More than 150 government leaders gathered with industry and academic experts in National Harbor, Maryland at the Smart Cities Connect Fall Conference October 8 – 10, 2019. There was an unprecedented number of first-time city leader attendees, which is a sure sign of the expansion of the smart city movement.
Over the course of three days across dozens of panels and workshops, several key themes emerged. This snapshot is meant to give some insight to the depth of discussion at the conference.
Mid-Sized Cities are Leading the Pack
In 2016 when the U.S. Department of Transportation issued its Smart City Challenge, there was a flurry of activity among large municipalities. They were the first to launch smart city pilots, begin to align siloed departmental priorities and streamline data collection. There were, of course, successes and lessons learned, which were generously shared through online and event platforms including Smart Cities Connect.
Because of that early work, today smaller cities like Greenwood Village, CO; Virginia Beach, VA; Cary, NC; Colorado Springs, CO; Aurora, IL and many others are making steady and impressive progress. These early adopters are resolute in their efforts and approaching their smart city activity with deliberate confidence while also being intensely considerate of complex issues surrounding data privacy and cybersecurity.
It was apparent that even though each city is unique, the challenges are shared. Each are working to enhance the foundation of all smart city activity – mobile broadband – and some are exploring 5G capabilities more intently. City leaders also shared how they are deepening their efforts to ethically gather and activate collected and open data while focusing on resident engagement. It is encouraging to see that smart really does come in all sizes.
The Rise of the Smart Region
A consistent topic heard across panel sessions includes activity among cities to think and act regionally. In addition to being a strong economic development approach, a multi-city strategy provides each community the ability to overcome their own limited resources and instead draw on the strength of other partner cities.
One example of this includes the idea of shared data science resources. Smaller cities may not be able to hire the expertise required to create and execute complex data strategies. So instead cities are streamlining their efforts to acquire talent and create coordinated approaches. This more cooperative approach has benefits beyond cost savings including shared learning and enhanced levels of collaboration. Simply setting up a consistent drumbeat of communication and meetings can reveal new opportunities for partnerships between city leaders.
Smart Is No Longer Separate
One of the first keynote panels was titled, “Inclusion, Innovation and the Workforce of the Future”. This is a critical conversation that speaks to the integration of smart city technology and the impact on individuals from the digital economy perspective. Panelists Dr. Unique Morris-Hughes, Director, Department of Employment Services (DOES); Ahnna Smith, Workforce Investment Council, Jason Green, SkillSmart and Kevin Bush, District of Columbia along with moderator Natasha Zena, did a remarkable job of discussing how emerging technologies and initiatives can lead to more equitable communities.

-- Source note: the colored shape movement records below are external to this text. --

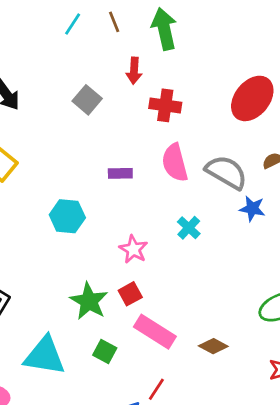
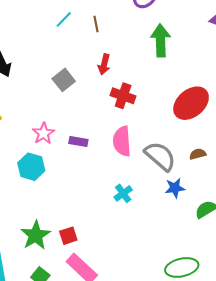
green arrow: (164, 29) -> (161, 40), moved
blue star: (252, 209) -> (175, 188), turned -30
pink star: (133, 249) -> (43, 133), moved

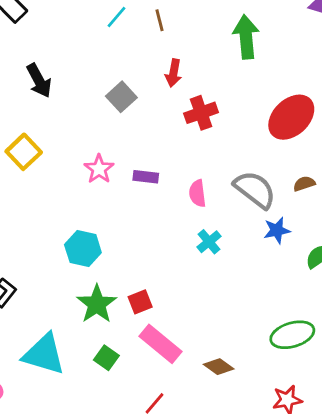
red cross: (123, 96) -> (201, 113), turned -35
pink semicircle: (122, 141) -> (197, 193), moved, size x0.7
cyan hexagon: (31, 167) -> (83, 249), moved

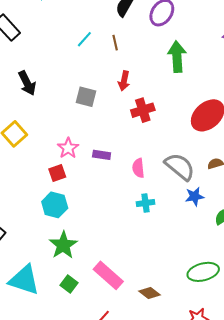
gray square: (121, 97) -> (86, 97), turned -35
cyan cross: (209, 242) -> (145, 203), turned 30
red square: (140, 302) -> (57, 173), moved

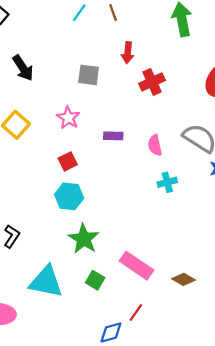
pink star: (68, 148) -> (68, 118), moved

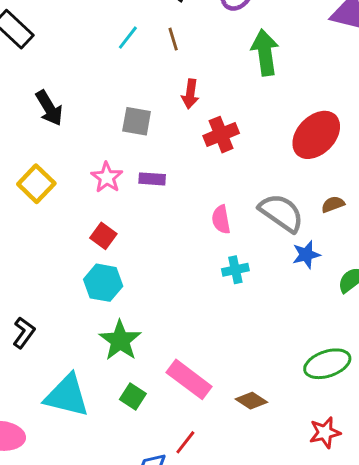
purple rectangle: (113, 136) -> (152, 179), moved
red square: (68, 161) -> (103, 236), turned -30

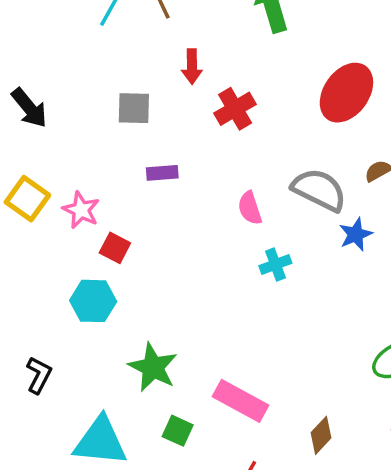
pink star: (107, 177) -> (81, 210), moved
cyan hexagon: (103, 283) -> (93, 301), moved
brown diamond: (251, 401) -> (321, 435), moved, turned -72

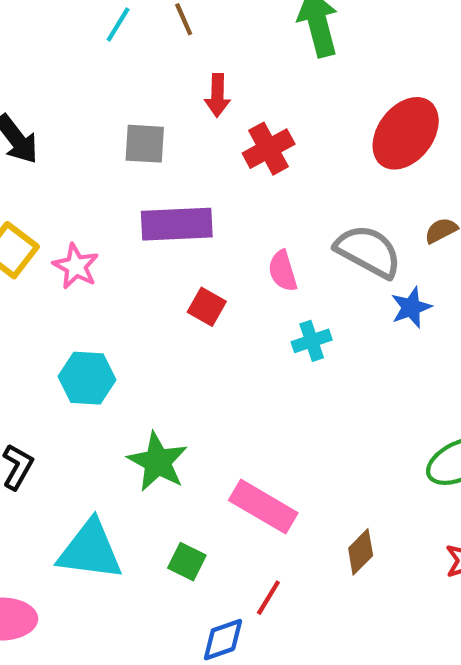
purple rectangle: (162, 173) -> (177, 224), size x1.8
red square: (115, 248) -> (207, 307), moved
green square: (178, 431) -> (187, 562), moved

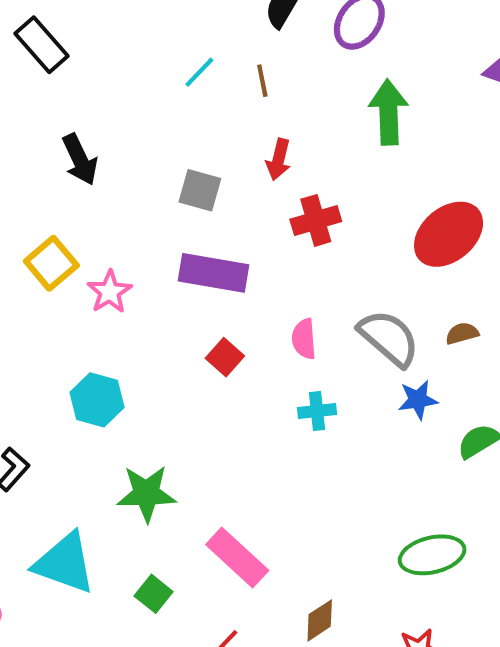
green star: (158, 462) -> (146, 493), turned 30

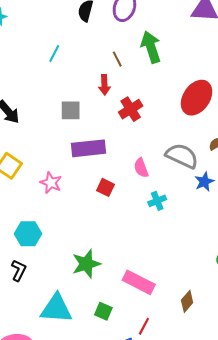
brown line: (262, 81) -> (117, 59), moved
pink star: (110, 292) -> (51, 183), moved
cyan hexagon: (97, 400) -> (28, 234), moved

Key points from the panel included that preparing communities for a digital future means meeting residents where they are, and working to make technology relevant and approachable. Showcasing how gaining familiarity and skills can lead to better, higher paying and more reliable job opportunities is an important part of workforce strategies. City leaders have an important role here as they are attuned to what their residents want and need. There is also the opportunity to align digital literacy with smart city data privacy conversations to listen and share how technology is related to opportunity.
The conference revealed a new earnest energy in smart cities. City leaders are taking bold steps to realize the benefits of being smart city which include enhanced operational efficiencies, a better quality of life for residents and increased economic opportunity. By sharing tactics and strategies with one another, participants across the public and private sectors are collectively focusing on the fundamentals and getting closer to creating a better, smarter world.